Aku lirik spion kabin. Tampak truk itu benar-benar sudah sangat dekat. Deru mesinnya meraung-raung memekakkan telinga.
Sepersekian detik sebelum truk itu berhasil menabrak, secara tiba-tiba aku banting setir dengan kuat ke kanan. Mobil berubah arah secara mendadak dan meluncur tak terkendali ke tanah terbuka yang ditumbuhi semak-semak.
Segera aku injak rem dengan kuat namun berangsur-angsur. Injak lalu lepas, injak lagi lalu lepas, secara cepat, supaya mobil tidak terguling.
Mobil berguncang hebat karena keluar dari badan jalan dan akhirnya berhenti di tengah-tengah semak yang tersibak oleh mobil.
"Alhamdulillah, bukan jurang. Kami selamat," gumamku sedikit lega. Setidaknya kami tidak celaka.
Sepersekian detik kemudian, spontan aku menoleh ke belakang.
"Astaga."
Tidak ada apa-apa. Aku jauhkan pandangan sampai ke batas penglihatan di ujung jalan. Juga tidak terlihat apapun.
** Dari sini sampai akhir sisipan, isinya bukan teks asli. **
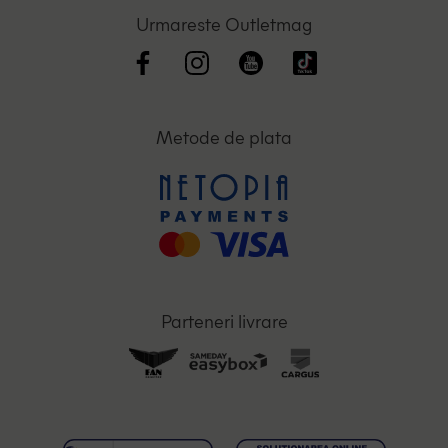
Urmareste Outletmag
Metode de plata
Parteneri livrare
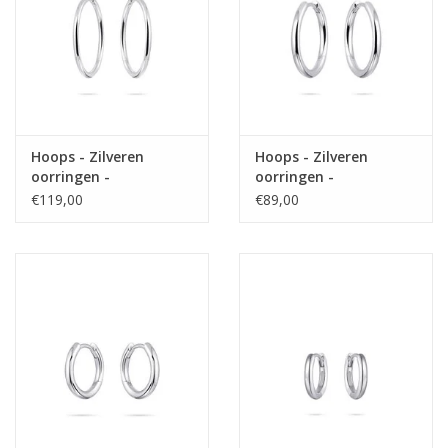
Hoops - Zilveren
Hoops - Zilveren
oorringen -
oorringen -
Gerhodineerd - 2 mm -
Gerhodineerd - 2 mm -
€119,00
€89,00
30 mm
20 mm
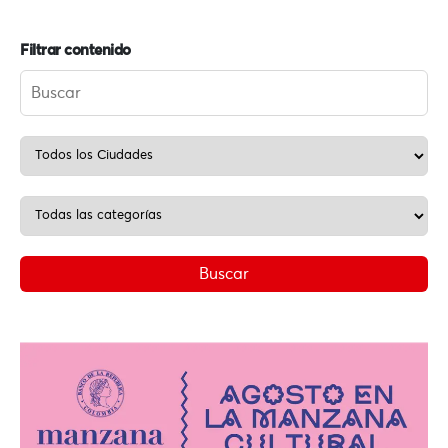
Filtrar contenido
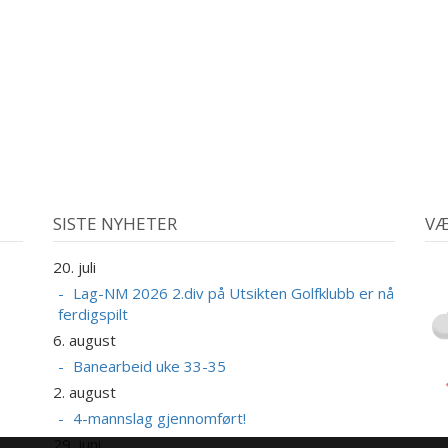
SISTE NYHETER
VÆ
20. juli
Lag-NM 2026 2.div på Utsikten Golfklubb er nå
ferdigspilt
6. august
Banearbeid uke 33-35
2. august
4-mannslag gjennomført!
29. juni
Tidak terlihat ada cahaya lampu kendaraan. Suasana kembali sepi. Hanya kami sendirian di pinggiran belantara itu. Aku lirik jam di speedo meter mobil, sudah mendekati tengah malam.
'Kemana truk tadi?'
Seharusnya, setelah aku membanting setir tadi, truk itu tentu terus melaju. Atau juga ikut berhenti kalau memang tujuannya mengincar kami. Namun, kenyataannya tidak. Truk itu mendadak hilang.
Seperti kehadirannya tadi yang tiba-tiba saja muncul di belakang kami, sekarang lenyapnya juga tiba-tiba.
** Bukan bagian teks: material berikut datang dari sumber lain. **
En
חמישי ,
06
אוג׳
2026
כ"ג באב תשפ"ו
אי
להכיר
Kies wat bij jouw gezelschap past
Dalam kekalutan dan nafas yang masih memburu karena baru saja nyaris celaka, aku coba menganalisa, apa yang sebenarnya barusan kami alami.
Benarkah tadi itu ada truk yang mau menabrak? Kalau iya, mana truk itu sekarang? Kenapa tiba-tiba hilang? Truk silumankah?
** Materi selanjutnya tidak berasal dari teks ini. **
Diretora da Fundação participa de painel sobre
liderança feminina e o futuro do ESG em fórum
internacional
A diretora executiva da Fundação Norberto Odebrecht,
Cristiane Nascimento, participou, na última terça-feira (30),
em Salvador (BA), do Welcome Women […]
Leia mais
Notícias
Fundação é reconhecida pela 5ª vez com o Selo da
Atau, sebenarnya memang tidak ada apa-apa? Hanya aku saja yang sedang dikuasai halusinasi karena sedang dicekam rasa takut? Jika benar demikian, alangkah ngerinya. Kami satu mobil nyaris celaka hanya karena halusinasiku. Ah, entahlah. Aku benar-benar tidak mampu lagi berfikir waras.
Bersaamaan dengan itu, karena mobil yang bergetar hebat saat keluar dari badan jalan tadi, membuat istri terbangun dari tidurnya.
"Eh, kenapa ini, Yah? Dimana kita sekarang, nih? Loh, kenapa mobil berada di semak-semak begini?"
Istri terlihat kaget dan setengah panik melihat suasana sekitar. Anak-anak kami pun ikut terbangun. Tapi kemudian segera tertidur lagi.
"Ayah ngantuk, ya? Tadi hilang kendali, ya? Duh, Alhamdulillaah, cuma keluar dari badan jalan. Tidak sampai nabrak. Ya sudah, biar aku gantian yang nyetir. Ayah istirahat dulu."
Kami pun berganti posisi. Istri sekarang yang di belakang setir. Dia mundurkan mobil kembali ke badan jalan. Kemudian dia menyetir dengan kecepatan sedang.
Aku masih diam saja. Selain karena masih tercekam oleh kejadian tadi, juga karena tidak ingin menceritakan rangkaian kejadian selama istri tertidur. Aku tidak mau membuatnya jadi gelisah atau malah ketakutan.
"Ini sekarang posisi kita di mana, Yah? Berapa jauh lagi sampai di tujuan?"
"Kalau lihat di google map ini, harusnya sudah tidak jauh, Bun."
Aku berusaha menjawab dengan tenang. Berusaha bersikap seolah semua masih 'on the track'.